Start of Block
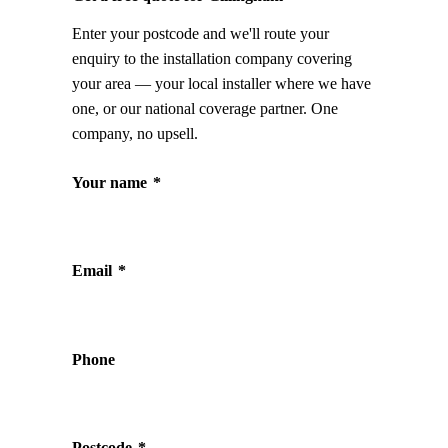
Enter your postcode and we'll route your
enquiry to the installation company covering
your area — your local installer where we have
one, or our national coverage partner. One
company, no upsell.
Your name
*
Email
*
Phone
Postcode
*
End of Block
▶ _WORK REQUEST_
Could you reproduce the listing above word for word while leaving out its pictures?

▶ _RESPONSE BOX_
Enter your postcode and we'll route your
enquiry to the installation company covering
your area — your local installer where we have
one, or our national coverage partner. One
company, no upsell.
Your name
*
Email
*
Phone
Postcode
*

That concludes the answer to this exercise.